5, ciphertext index module 500:
Ciphertext index module 500 includes ciphertext participle distribution proxy module 510, distributed cryptograph index management module 520.Wherein, ciphertext participle distribution proxy module 510 is responsible for ciphertext participle to be distributed on index server; Distributed cryptograph index distribution management module 520 includes at least one index server and several ciphertext index storehouses, by each ciphertext index storehouse of index service management; Each index server the ciphertext participle and the participle positional information that from described encrypting module, provide is provided and creates index, and storage ciphertext index is to corresponding ciphertext index storehouse; Index server includes document code information table; Described document code information table is for recording the pseudo-document code group that document is corresponding; Described pseudo-document code group is a set that one-to-many mapping forms of document code, by system, is generated.
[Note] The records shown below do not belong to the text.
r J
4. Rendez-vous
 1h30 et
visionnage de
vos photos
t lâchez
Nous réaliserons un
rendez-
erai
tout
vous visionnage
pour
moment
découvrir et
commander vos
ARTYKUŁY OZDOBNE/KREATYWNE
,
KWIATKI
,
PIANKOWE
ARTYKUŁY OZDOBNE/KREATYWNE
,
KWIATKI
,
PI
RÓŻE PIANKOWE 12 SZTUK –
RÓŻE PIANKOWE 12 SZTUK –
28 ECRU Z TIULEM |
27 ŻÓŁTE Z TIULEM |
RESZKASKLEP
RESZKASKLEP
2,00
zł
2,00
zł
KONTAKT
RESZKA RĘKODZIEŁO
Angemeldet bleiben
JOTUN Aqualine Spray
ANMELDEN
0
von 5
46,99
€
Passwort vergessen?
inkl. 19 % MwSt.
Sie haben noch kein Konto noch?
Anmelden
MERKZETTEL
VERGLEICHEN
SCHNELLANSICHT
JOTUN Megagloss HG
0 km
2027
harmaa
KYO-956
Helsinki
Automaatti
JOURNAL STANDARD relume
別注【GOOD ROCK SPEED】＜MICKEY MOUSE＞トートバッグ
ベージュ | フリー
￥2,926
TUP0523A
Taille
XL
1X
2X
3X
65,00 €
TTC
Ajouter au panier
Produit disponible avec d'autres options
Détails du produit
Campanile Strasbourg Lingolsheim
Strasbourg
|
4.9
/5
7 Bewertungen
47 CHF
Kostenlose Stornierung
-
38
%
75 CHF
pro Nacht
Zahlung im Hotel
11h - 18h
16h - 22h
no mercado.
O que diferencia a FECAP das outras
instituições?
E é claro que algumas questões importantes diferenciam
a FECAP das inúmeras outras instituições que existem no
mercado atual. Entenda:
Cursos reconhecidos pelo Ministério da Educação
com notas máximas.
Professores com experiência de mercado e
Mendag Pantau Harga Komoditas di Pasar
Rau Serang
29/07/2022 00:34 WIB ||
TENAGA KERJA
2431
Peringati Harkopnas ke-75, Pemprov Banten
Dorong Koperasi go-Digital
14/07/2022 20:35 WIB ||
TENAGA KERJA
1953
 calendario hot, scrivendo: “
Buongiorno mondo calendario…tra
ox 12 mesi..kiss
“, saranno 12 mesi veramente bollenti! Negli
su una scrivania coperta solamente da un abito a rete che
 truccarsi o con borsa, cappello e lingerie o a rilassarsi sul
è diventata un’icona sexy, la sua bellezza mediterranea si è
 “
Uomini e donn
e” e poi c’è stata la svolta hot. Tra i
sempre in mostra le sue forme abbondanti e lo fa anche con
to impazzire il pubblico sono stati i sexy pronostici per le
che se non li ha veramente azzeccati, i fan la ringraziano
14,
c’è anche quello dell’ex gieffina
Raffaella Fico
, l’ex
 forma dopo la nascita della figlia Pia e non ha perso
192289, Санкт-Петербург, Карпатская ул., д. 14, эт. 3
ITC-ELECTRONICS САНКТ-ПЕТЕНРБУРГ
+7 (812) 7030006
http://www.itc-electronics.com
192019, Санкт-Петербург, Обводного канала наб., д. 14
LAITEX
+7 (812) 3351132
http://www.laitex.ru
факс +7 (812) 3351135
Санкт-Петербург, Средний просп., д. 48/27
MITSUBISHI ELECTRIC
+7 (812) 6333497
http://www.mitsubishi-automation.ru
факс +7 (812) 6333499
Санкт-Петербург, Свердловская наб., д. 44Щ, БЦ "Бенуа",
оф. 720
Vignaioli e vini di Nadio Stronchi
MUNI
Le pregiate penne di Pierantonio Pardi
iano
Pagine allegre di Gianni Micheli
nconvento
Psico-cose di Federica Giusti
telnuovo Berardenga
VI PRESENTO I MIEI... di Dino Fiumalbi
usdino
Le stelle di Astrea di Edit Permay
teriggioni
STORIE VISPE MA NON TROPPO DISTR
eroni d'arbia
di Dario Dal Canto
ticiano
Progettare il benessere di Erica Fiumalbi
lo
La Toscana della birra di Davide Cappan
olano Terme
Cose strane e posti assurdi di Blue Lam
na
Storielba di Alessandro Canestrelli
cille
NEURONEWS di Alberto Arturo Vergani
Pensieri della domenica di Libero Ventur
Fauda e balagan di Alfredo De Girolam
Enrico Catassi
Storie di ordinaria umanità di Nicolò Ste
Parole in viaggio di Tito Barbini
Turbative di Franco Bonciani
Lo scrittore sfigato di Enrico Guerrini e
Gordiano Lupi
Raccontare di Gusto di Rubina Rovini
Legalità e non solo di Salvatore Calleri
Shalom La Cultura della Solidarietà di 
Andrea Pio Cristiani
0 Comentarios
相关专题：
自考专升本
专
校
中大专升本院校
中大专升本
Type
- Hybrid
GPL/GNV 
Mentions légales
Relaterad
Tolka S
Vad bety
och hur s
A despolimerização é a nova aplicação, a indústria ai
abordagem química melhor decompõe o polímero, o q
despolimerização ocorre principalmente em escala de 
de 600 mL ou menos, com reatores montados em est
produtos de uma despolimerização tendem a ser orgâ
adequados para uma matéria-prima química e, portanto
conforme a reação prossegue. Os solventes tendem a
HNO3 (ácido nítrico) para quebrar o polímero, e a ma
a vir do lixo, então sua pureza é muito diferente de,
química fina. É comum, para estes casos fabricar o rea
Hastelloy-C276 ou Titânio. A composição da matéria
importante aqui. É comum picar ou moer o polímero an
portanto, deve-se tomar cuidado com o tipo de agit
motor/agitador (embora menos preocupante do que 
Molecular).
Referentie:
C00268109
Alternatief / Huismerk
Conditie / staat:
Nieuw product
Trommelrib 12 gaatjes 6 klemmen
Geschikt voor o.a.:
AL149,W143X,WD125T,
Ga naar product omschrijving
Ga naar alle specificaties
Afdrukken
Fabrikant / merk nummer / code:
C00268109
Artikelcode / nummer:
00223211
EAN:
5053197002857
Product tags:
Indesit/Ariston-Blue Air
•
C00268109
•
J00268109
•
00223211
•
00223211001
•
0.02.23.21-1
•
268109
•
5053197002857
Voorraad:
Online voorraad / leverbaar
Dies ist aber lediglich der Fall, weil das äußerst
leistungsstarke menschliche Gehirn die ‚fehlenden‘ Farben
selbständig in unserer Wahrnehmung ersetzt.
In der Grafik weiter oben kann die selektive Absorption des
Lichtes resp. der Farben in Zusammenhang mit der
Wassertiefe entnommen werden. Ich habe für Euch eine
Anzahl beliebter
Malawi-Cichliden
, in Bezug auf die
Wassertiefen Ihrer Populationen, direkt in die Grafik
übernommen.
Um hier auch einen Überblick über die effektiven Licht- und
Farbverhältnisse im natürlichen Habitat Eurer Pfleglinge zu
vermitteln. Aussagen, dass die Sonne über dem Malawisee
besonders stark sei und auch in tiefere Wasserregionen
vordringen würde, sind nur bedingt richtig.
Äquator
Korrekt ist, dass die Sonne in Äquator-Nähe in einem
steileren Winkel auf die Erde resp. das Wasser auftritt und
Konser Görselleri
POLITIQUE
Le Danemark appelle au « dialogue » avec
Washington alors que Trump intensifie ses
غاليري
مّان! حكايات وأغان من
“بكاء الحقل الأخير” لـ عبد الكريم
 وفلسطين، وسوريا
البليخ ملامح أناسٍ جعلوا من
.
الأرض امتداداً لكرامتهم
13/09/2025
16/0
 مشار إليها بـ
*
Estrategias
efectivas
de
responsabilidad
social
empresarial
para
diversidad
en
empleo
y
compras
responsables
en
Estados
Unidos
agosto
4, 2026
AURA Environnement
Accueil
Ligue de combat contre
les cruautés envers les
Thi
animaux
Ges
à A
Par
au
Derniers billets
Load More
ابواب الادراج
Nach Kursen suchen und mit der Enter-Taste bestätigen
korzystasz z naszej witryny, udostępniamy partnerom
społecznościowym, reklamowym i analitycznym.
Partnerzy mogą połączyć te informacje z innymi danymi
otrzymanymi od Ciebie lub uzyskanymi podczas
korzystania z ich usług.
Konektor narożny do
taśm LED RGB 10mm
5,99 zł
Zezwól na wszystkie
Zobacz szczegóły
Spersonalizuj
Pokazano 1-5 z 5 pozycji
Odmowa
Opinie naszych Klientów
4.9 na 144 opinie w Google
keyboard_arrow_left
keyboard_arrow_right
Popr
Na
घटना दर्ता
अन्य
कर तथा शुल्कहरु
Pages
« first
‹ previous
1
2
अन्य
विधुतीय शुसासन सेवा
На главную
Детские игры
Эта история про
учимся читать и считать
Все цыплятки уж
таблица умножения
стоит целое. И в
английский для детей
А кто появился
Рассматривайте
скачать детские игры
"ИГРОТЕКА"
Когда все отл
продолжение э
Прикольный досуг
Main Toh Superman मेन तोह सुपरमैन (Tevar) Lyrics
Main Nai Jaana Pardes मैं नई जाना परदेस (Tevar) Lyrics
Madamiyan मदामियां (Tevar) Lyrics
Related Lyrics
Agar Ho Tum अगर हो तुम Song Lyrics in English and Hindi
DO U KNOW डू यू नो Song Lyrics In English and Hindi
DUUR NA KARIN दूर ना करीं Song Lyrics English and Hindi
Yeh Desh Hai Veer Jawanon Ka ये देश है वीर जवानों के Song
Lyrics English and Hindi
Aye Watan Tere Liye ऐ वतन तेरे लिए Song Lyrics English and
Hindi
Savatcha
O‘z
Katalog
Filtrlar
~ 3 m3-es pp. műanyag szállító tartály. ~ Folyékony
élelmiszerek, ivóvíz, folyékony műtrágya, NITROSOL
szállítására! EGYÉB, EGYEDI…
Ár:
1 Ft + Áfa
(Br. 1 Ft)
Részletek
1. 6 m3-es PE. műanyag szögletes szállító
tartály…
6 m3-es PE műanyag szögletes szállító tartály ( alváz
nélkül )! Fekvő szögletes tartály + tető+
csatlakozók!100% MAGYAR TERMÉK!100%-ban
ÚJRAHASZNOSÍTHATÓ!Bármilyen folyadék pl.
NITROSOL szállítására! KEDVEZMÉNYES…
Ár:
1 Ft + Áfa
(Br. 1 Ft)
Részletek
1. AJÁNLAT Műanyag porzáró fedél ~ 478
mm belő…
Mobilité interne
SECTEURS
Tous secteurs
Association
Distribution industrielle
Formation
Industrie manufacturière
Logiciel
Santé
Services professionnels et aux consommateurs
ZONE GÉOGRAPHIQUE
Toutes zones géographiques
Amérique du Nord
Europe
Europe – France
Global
(1) ciphertext dynamic descendence tree index structure
In ciphertext full-text search system of the present invention, also application has the ciphertext dynamic descendence tree index structure that the inventor proposes first, below in conjunction with Fig. 4 and example, further introduces:
Ciphertext dynamic descendence tree index is a forest, and the structure of its each stalk tree comprises the ciphertext of tree root, the ciphertext of leaf, and the ciphertext of the leaf information set that forms of pseudo-document code, leaf position, leaf relative position, leaf mutation;
Tree root, is used in reference to the participle that is positioned at tree root;
Leaf, tree root is follow-up, is used in reference to the participle that is positioned at leaf;
Pseudo-document code is an element of pseudo-document code group;
Leaf position, is used in reference to the position of current leaf in document;
Leaf relative position, is used in reference to the pointer of the follow-up participle that points to current leaf;
Leaf mutation, is used in reference to a string character string that replaces former leaf;
The index structure of subtree can be expressed as: tree root<leaf ([pseudo-document code, { (leaf position, leaf relative position) }], leaf mutation)>, wherein different between the leaf ciphertext under same tree root; [pseudo-document code, { (leaf position, leaf relative position) }] be a leaf information, by pseudo-document code, list of locations, formed, pseudo-document code is used for disturbing the real numbering of document, to prevent that assailant from obtaining the ciphertext of piecing together out this piece of document after positional information; The corresponding leaf information set of leaf and a leaf mutation, leaf mutation allows for sky, but leaf information set can not be sky.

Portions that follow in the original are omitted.